À l’intérieur de la maison, les murs suintent de toutes parts. Le poêle à bois de la cuisine ainsi que le brasero que nous trimballons d’une pièce à l’autre en vue de réchauffer nos pieds et nos doigts gourds n’améliorent en rien cette humidité débordante. Dans l’air, flotte une odeur de laine mouillée.
Ce printemps morose et froid ne ressemble à aucun autre, je ne m’en offusque pas ; voilà deux jours, mon père est parti dans le plus grand secret. D’instinct, je pressens l’importance et la gravité de ce départ. Son retour coïncide avec une timide réapparition du soleil. Son teint me paraît plus clair, ses joues ont pris une belle couleur rose. Autour de lui planent des odeurs de fumée de bois, de mouton et de terre mêlées à celle du tabac qui ne le quitte jamais.

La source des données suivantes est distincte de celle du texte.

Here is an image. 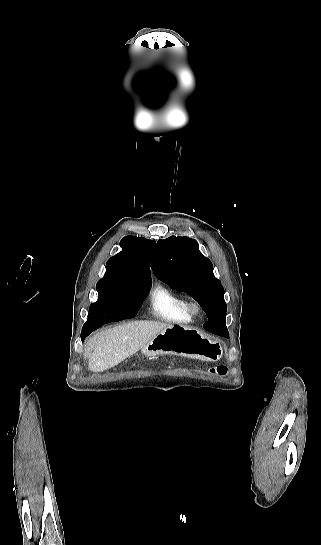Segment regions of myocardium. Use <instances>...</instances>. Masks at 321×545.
Instances as JSON below:
<instances>
[{
    "mask_svg": "<svg viewBox=\"0 0 321 545\" xmlns=\"http://www.w3.org/2000/svg\"><path fill=\"white\" fill-rule=\"evenodd\" d=\"M190 311L193 316L198 315L201 311V307L197 302L190 303Z\"/></svg>",
    "mask_w": 321,
    "mask_h": 545,
    "instance_id": "myocardium-1",
    "label": "myocardium"
}]
</instances>
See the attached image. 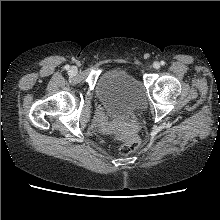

À quelques reprises, en croisant son regard, je l’ai senti serein et calme, plein de certitudes. Il parle plus que de coutume et dit des mots que je ne comprends pas toujours : trêve, référendum, indépendance. À ma mère, il raconte sa visite dans le maquis en des endroits reculés, secrets ; la frugalité de ces quelques jours passés dans des abris de terre battue ; la chaleur du thé et des hommes. Une question, dit-il va être posée aux gens de ce pays les plaçant devant un abîme vertigineux, un monde inconnu qui paralyse et exalte en même temps les rêves les plus fous : oui ou non décideront-ils d’être indépendants et souverains ?
Et puis les journées s’écoulèrent de plus en plus chaudes, de plus en plus lumineuses.
Au seuil de l’été, une fébrilité rare atteignit tout le village. Une rumeur courait tel le souffle du vent sur les épis de blé : un référendum aurait bien lieu et ce serait pour le 1er juillet.
Dès lors, on entendit fredonner ces airs révolutionnaires longtemps interdits qui parlaient de la douleur des femmes dont les fils et les maris étaient morts au combat mais aussi de l’espérance retrouvée.
Les enfants jouaient ouvertement à la guerre avec des fusils de bois qui terrassaient l’ennemi à tous coups. Et des interrogations surgirent : à quoi ressemblerait notre drapeau ? Sans doute sera-t-il blanc et vert couleurs de pureté et d’espoir avec peut être une étoile ou un croissant rouge symbole de la foi musulmane. Quand à l’hymne national, ce chant des maquisards, nul ne l’avait encore entendu.
Le jour prévu, le verdict tomba. À une écrasante majorité nous voulions la paix et que cesse l’horreur, afin de voir grandir les enfants de ce pays dans la beauté du monde et dans la voie sacrée de la vie.
À présent nous avions cinq jours pour préparer les festivités.
Le village était une véritable ruche, les jardins furent plantés de mille fleurs éclatantes, les rues et les trottoirs lavés à grande eau.
Notre maison fut transformée en atelier de couture. Nuit et jour, ma mère confectionnait des fanions, des brassards, des chemisettes et autres vêtements aux couleurs du pays : pas un mètre de notre plancher qui ne fut envahi par des montagnes de tissu vert, blanc et rouge. Continuellement, j’entendais le bruit de la pédale de la machine Singer que son pied actionnait pour faire avancer l’aiguille. Sa joie et son entrain étaient communicatifs et ses chansons débordaient d’optimisme.
Mes sœurs et moi eûmes droit à de magnifiques robes couleur amande agrémentées de rubans verts et blancs. La veille de la célébration, il fallut nous laver méticuleusement et appliquer un rond de pâte de henné dans nos paumes de main qui, une fois enveloppées dans des bandelettes de tissus nous donnaient l’allure de boxeurs maladroits.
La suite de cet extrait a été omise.